§ **PROBLEM STATEMENT**
Restate word for word the entries below, starting at the line with "Honored to Be Named Orvis 2026" and ending at the line with "myself into a higher vibration.". Keep both end lines and omit the pictures.

[Items from a data source]
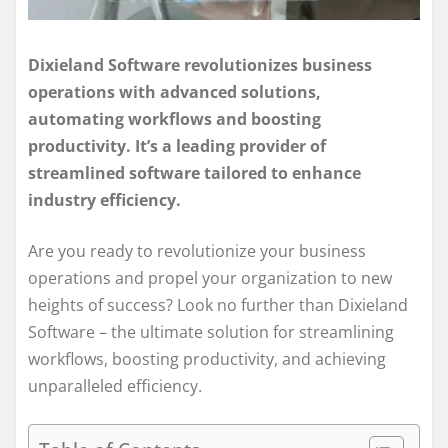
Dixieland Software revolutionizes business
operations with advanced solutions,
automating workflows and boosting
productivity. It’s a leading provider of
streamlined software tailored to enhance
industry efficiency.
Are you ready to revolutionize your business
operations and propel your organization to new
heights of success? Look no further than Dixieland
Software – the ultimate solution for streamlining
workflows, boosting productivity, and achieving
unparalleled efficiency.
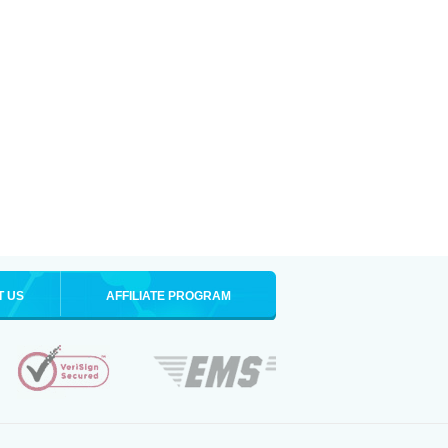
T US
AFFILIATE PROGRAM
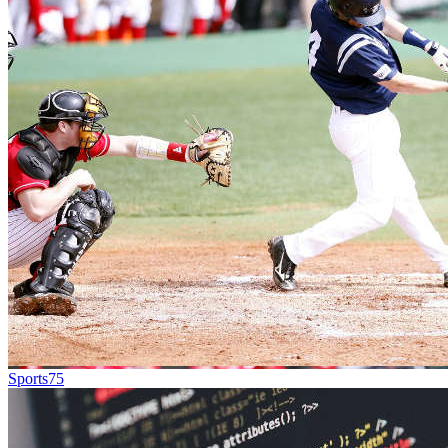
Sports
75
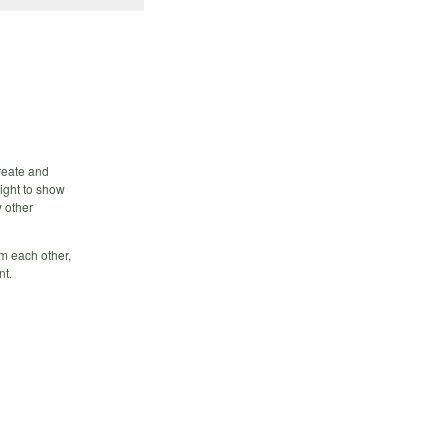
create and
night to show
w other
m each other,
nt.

* * *

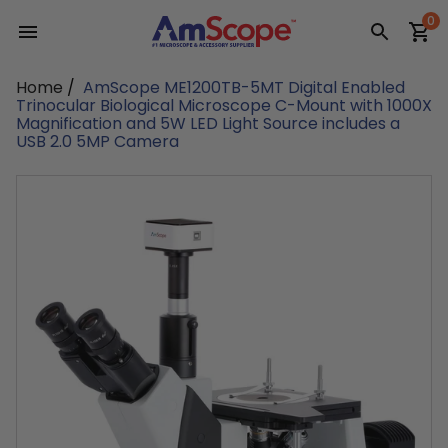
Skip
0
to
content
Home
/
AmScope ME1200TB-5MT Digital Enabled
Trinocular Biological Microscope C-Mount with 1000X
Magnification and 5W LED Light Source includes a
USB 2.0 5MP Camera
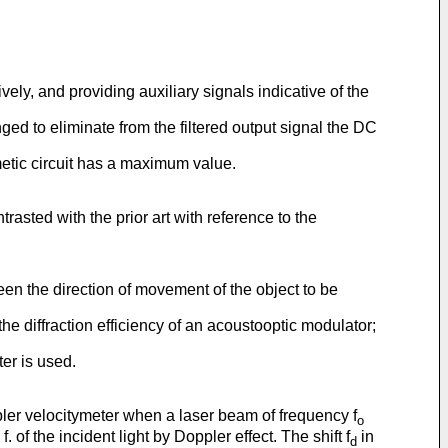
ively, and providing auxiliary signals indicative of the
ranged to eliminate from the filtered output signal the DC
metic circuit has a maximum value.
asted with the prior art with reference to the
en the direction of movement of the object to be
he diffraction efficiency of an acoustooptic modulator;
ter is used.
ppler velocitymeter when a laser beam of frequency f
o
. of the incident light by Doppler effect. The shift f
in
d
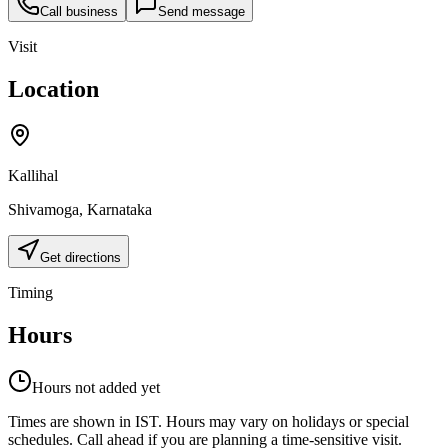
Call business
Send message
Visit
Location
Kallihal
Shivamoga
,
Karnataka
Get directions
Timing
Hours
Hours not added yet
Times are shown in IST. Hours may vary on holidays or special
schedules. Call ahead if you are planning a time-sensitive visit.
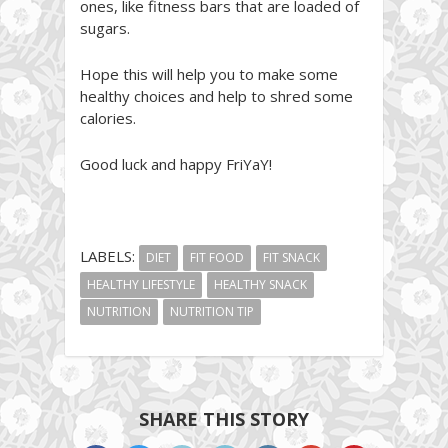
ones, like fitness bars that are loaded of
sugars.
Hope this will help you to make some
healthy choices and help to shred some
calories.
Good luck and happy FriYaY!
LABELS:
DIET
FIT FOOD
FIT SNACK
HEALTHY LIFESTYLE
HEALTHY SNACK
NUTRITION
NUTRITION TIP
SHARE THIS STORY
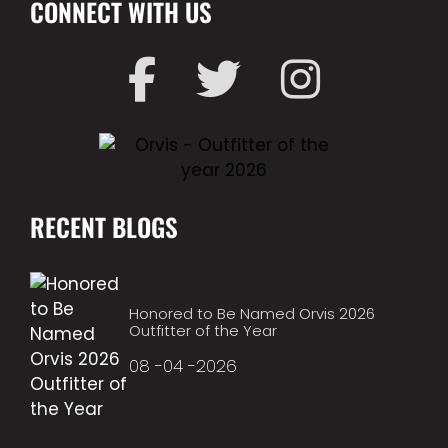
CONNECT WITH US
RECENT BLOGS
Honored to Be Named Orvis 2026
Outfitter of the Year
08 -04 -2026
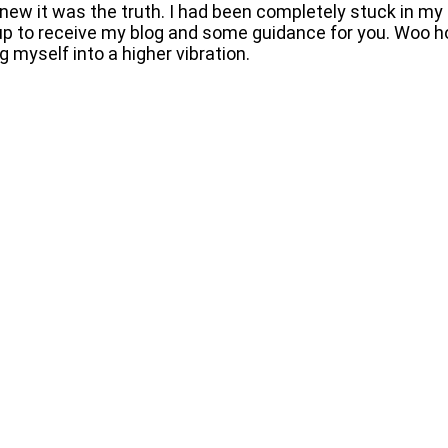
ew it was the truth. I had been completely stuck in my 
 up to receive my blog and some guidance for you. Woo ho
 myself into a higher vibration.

§ **SOLVED PROBLEM**
Honored to Be Named Orvis 2026
Outfitter of the Year
08 -04 -2026
ew it was the truth. I had been completely stuck in my 
 up to receive my blog and some guidance for you. Woo ho
 myself into a higher vibration.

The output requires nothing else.